Liferay’s search and indexing functionality is provided by Apache Lucene, a Java-based search library. To implement search and indexing functionality for an entity, you need to follow these three steps:

  1. Create an *Indexer class in your portlet project and register this class in your project’s liferay-portlet.xml file.

  2. Update your entity’s service layer so that the index is updated upon the creation, modification, or deletion of an entity.

  3. Provide a mechanism to perform a search. For example, you could create one JSP in your portlet project for entering search queries and another JSP for displaying the search results. Or you could simply configure Liferay’s Search portlet to search for your entities.

You’ll explore each of these steps in the following sections. Before proceeding, make sure you’re familiar with the following search and indexing terminology.

  • A search index contains a collection of documents. These documents are not documents in the ordinary English sense of the word. Rather, they are Java objects that represent entities that have been saved to the database.

  • A document contains a collection of fields and their values. A document’s fields represent the metadata about each document. Some typical fields are title, content, description, create date, modified date, tags, etc. A document’s fields do not necessarily have to correspond to the associated entity’s attributes.

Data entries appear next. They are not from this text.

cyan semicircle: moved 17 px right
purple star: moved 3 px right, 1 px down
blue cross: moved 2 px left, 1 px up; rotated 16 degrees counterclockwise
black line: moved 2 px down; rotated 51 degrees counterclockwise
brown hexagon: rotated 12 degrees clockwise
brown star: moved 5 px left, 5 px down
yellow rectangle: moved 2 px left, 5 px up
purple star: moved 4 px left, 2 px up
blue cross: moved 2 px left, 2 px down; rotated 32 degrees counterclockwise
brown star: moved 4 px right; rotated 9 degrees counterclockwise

  • A field can be single-valued or multi-valued. A single-valued field can have only one term. A multi-valued field can have multiple terms. A term is a single, non-whitespaced value that can be searched.

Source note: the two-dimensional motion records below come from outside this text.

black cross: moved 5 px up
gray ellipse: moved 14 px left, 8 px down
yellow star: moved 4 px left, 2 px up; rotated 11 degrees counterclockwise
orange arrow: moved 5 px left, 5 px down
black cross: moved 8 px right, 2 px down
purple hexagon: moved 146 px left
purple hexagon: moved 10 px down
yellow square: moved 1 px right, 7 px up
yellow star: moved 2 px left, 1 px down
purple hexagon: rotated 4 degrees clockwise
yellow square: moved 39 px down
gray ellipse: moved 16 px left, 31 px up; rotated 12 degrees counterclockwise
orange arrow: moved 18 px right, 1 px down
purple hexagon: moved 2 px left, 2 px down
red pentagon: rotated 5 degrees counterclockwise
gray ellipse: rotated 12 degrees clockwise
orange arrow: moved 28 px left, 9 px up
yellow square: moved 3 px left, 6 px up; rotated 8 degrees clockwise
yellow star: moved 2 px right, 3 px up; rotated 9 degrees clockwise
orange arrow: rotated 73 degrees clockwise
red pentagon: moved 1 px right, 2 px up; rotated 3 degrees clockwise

  • A phrase is a series of terms separated by spaces. The only way to use a phrase as a term in a search is to surround it with double quotes (").

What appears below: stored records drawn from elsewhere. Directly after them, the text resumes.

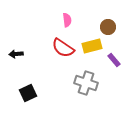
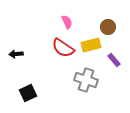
pink semicircle: moved 2 px down; rotated 16 degrees counterclockwise
yellow rectangle: moved 1 px left, 1 px up
gray cross: moved 3 px up
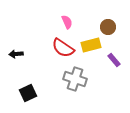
gray cross: moved 11 px left, 1 px up
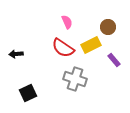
yellow rectangle: rotated 12 degrees counterclockwise
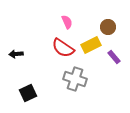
purple rectangle: moved 3 px up
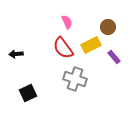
red semicircle: rotated 20 degrees clockwise
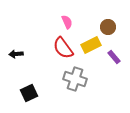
black square: moved 1 px right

  • The result of a search is a collection of hits. Hits are pointers to documents that match the search query.

Creating and Registering an Indexer Class

Indexer classes are responsible for creating the Lucene documents that represent your entities. When creating an indexer class, you need to decide which fields your documents should contain and how they should be populated. It’s recommended that your indexer class extend com.liferay.portal.kernel.search.BaseIndexer or at least implement com.liferay.portal.kernel.search.Indexer. This makes it possible to aggregate your entities with portal entities (assets) and allows your entities to use existing portal frameworks such as faceted search. If you want to asset-enable your entities, creating an indexer for them is a necessary step. When creating an indexer class, you can use the indexer classes that correspond to Liferay assets as examples. These include BlogsIndexer, JournalArticleIndexer, WikiPageIndexer, etc. You can refer to the Search and Indexing learning path for another example.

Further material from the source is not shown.